Borna Derakhshani

Personal information
- Born: 10 February 2002 (age 24) Tehran, Iran

Chess career
- Country: Iran (until 2018) England (since 2018)
- Title: FIDE Master (2016)
- Peak rating: 2400 (November 2022)

= Borna Derakhshani =

Iranian-English chess player (born 2002)

Borna Derakhshani (برنا درخشانی; born 2002) is an Iranian-English chess player. He has represented England in competition since April 2018. He was awarded the title FIDE Master (FM) in 2016.

==Career==
Derakhshani was a Chess Youth Champion in Iran, and won a silver medal in the Individual Asian Chess Championship in 2012. Derakhshani won several youth open international tournaments, including in Biel, Switzerland; Abu Dhabi in 2013, 2014, and 2015; the Youth International in Gibraltar in August 2017; and the Asian Youth Team Chess Championship in China, 2016, with a silver medal on Board 2.

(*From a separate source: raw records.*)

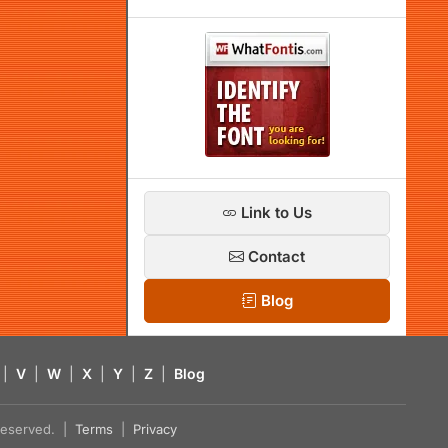
Link to Us
Contact
Blog
|
V
|
W
|
X
|
Y
|
Z
|
Blog
s reserved. |
Terms
|
Privacy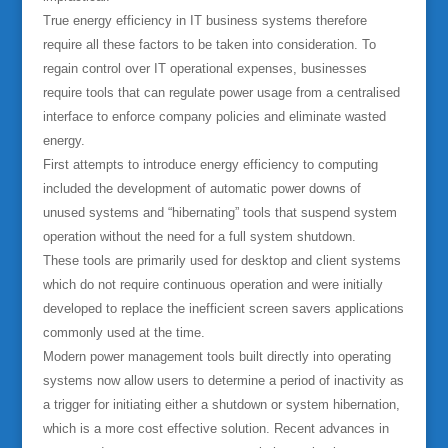
True energy efficiency in IT business systems therefore
require all these factors to be taken into consideration. To
regain control over IT operational expenses, businesses
require tools that can regulate power usage from a centralised
interface to enforce company policies and eliminate wasted
energy.
First attempts to introduce energy efficiency to computing
included the development of automatic power downs of
unused systems and “hibernating” tools that suspend system
operation without the need for a full system shutdown.
These tools are primarily used for desktop and client systems
which do not require continuous operation and were initially
developed to replace the inefficient screen savers applications
commonly used at the time.
Modern power management tools built directly into operating
systems now allow users to determine a period of inactivity as
a trigger for initiating either a shutdown or system hibernation,
which is a more cost effective solution. Recent advances in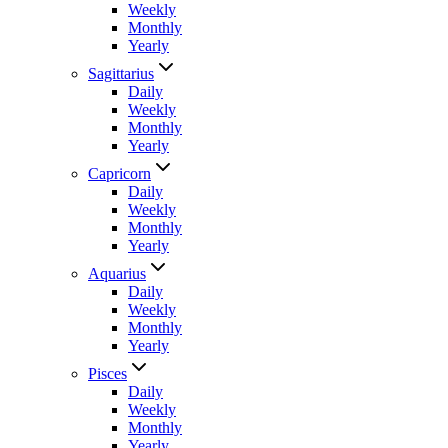
Weekly
Monthly
Yearly
Sagittarius
Daily
Weekly
Monthly
Yearly
Capricorn
Daily
Weekly
Monthly
Yearly
Aquarius
Daily
Weekly
Monthly
Yearly
Pisces
Daily
Weekly
Monthly
Yearly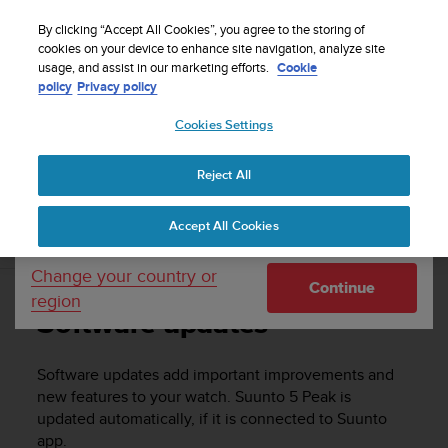
S
u
By clicking “Accept All Cookies”, you agree to the storing of
u
cookies on your device to enhance site navigation, analyze site
Your country or region:
usage, and assist in our marketing efforts.
Cookie
n
Home
Support
Suunto 5 Peak
User guide
policy
Privacy policy
t
o
Cookies Settings
United States
i
s
SUUNTO 5 PEAK USER GUIDE
c
Reject All
Currency: $ (USD)
o
m
Shipping only to United States
Accept All Cookies
m
Software updates
i
t
Change your country or
Continue
t
region
e
Software updates
d
t
o
Software updates add important improvements and
a
new features to your watch.
Suunto 5 Peak
is
c
updated automatically, if it is connected to Suunto
h
app.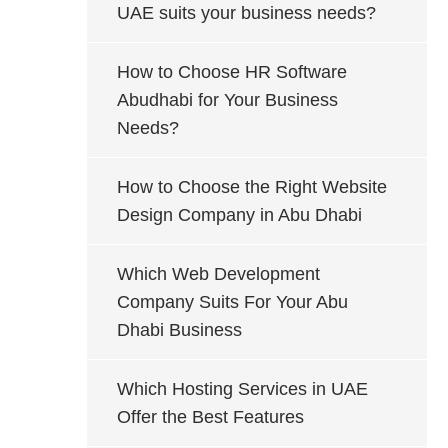
UAE suits your business needs?
How to Choose HR Software
Abudhabi for Your Business
Needs?
How to Choose the Right Website
Design Company in Abu Dhabi
Which Web Development
Company Suits For Your Abu
Dhabi Business
Which Hosting Services in UAE
Offer the Best Features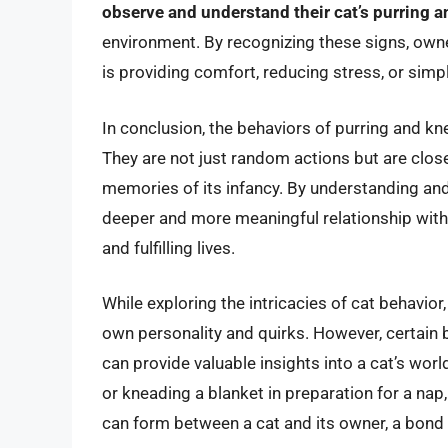
observe and understand their cat’s purring 
environment. By recognizing these signs, owner
is providing comfort, reducing stress, or simp
In conclusion, the behaviors of purring and kn
They are not just random actions but are close
memories of its infancy. By understanding and
deeper and more meaningful relationship with t
and fulfilling lives.
While exploring the intricacies of cat behavior,
own personality and quirks. However, certain 
can provide valuable insights into a cat’s worl
or kneading a blanket in preparation for a nap
can form between a cat and its owner, a bond b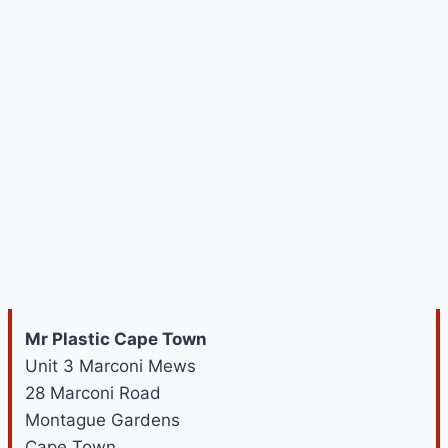
Mr Plastic Cape Town
Unit 3 Marconi Mews
28 Marconi Road
Montague Gardens
Cape Town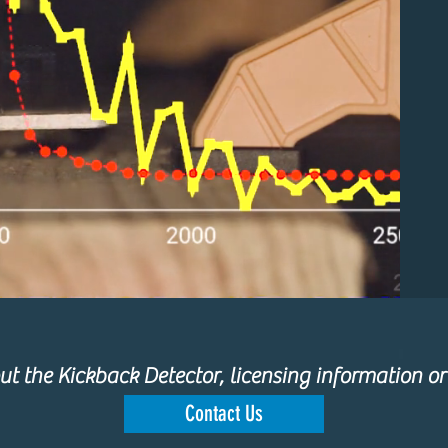
t the Kickback Detector, licensing information or
Contact Us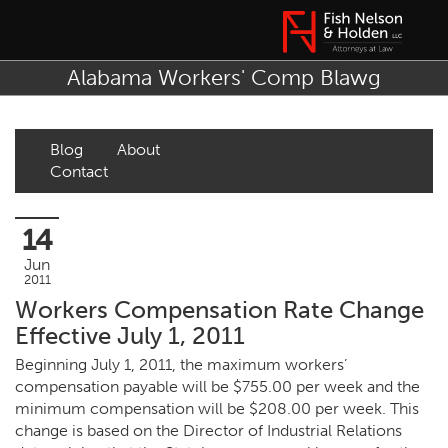
Alabama Workers' Comp Blawg
Blog
About
Contact
14
Jun
2011
Workers Compensation Rate Change
Effective July 1, 2011
Beginning July 1, 2011, the maximum workers’
compensation payable will be $755.00 per week and the
minimum compensation will be $208.00 per week. This
change is based on the Director of Industrial Relations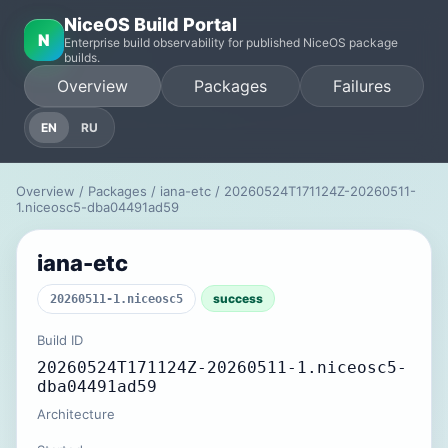
NiceOS Build Portal
N
Enterprise build observability for published NiceOS package
builds.
Overview
Packages
Failures
EN
RU
Overview
/
Packages
/
iana-etc
/ 20260524T171124Z-20260511-
1.niceosc5-dba04491ad59
iana-etc
success
20260511-1.niceosc5
Build ID
20260524T171124Z-20260511-1.niceosc5-
dba04491ad59
Architecture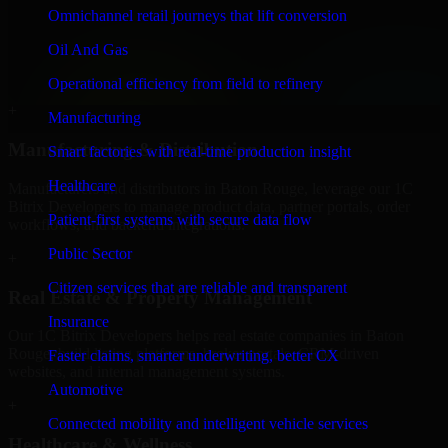
Finance & Professional Services
Omnichannel retail journeys that lift conversion
We provide secure 1C Bitrix Developers for finance firms and
Oil And Gas
professional service providers in Baton Rouge, focusing on access
control, workflow automation, and system integrations.
Operational efficiency from field to refinery
+
Manufacturing
Manufacturing & Distribution
Smart factories with real-time production insight
Healthcare
Manufacturers and distributors in Baton Rouge, leverage our 1C
Bitrix Developers to manage product data, partner portals, order
Patient-first systems with secure data flow
workflows, and backend integrations.
Public Sector
+
Citizen services that are reliable and transparent
Real Estate & Property Management
Insurance
Our 1C Bitrix Developers helps real estate companies in Baton
Rouge, build listing platforms, broker portals, CRM-driven
Faster claims, smarter underwriting, better CX
websites, and internal management systems.
Automotive
+
Connected mobility and intelligent vehicle services
Healthcare & Wellness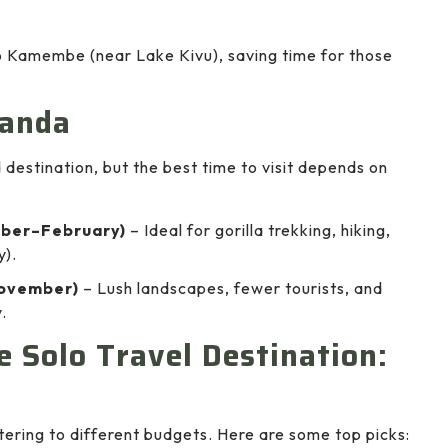
to Kamembe (near Lake Kivu), saving time for those
wanda
destination, but the best time to visit depends on
ber–February)
– Ideal for gorilla trekking, hiking,
y).
ovember)
– Lush landscapes, fewer tourists, and
.
 Solo Travel Destination:
ring to different budgets. Here are some top picks: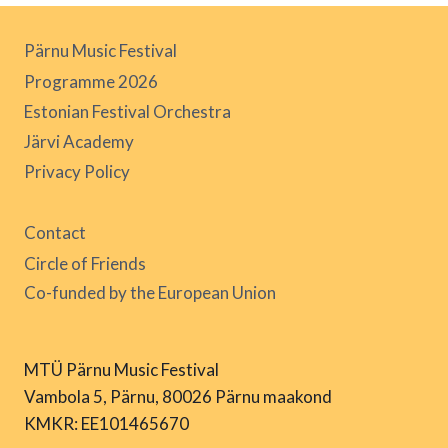
Pärnu Music Festival
Programme 2026
Estonian Festival Orchestra
Järvi Academy
Privacy Policy
Contact
Circle of Friends
Co-funded by the European Union
MTÜ Pärnu Music Festival
Vambola 5, Pärnu, 80026 Pärnu maakond
KMKR: EE101465670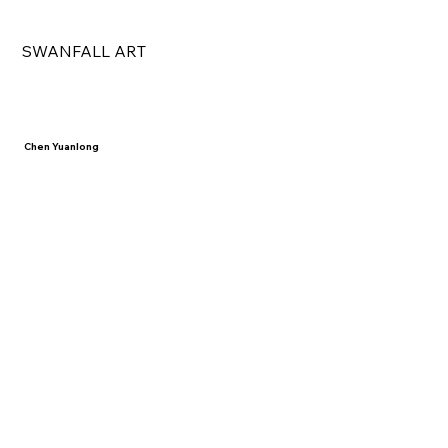
SWANFALL ART
Chen Yuanlong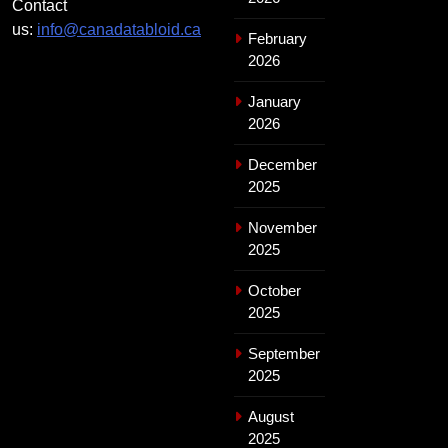
Contact
us:
info@canadatabloid.ca
February
2026
January
2026
December
2025
November
2025
October
2025
September
2025
August
2025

===Conflict with Iranian Chess Federation===
In February 2017, the Iranian Chess Federation banned Derakhshani from playing for the Iranian youth national team or any other tournament in Iran because he played against Israeli grandmaster Alexander Huzman in the first round of the International Gibraltar Chess Tournament in January 2017. The ban was implemented because Iran does not recognize Israel as a country.

===United Kingdom===
After the ban and receiving several bad press releases from the media and authorities, Derakhshani decided not to return to Iran. He moved to the UK where he switched to the English Chess Federation. He won the British Youth Chess Championship Under 16 category in 2018 and won in the Under 18 category in 2019. He won a silver medal and finished second in the Under 21 British Chess Championship. Derakhshani represented the UK national team in 2019 at the European Team Youth Chess Championship where he finished second on Board 2. He is a member of the 4NCL UK super league, playing for the Wood Green team.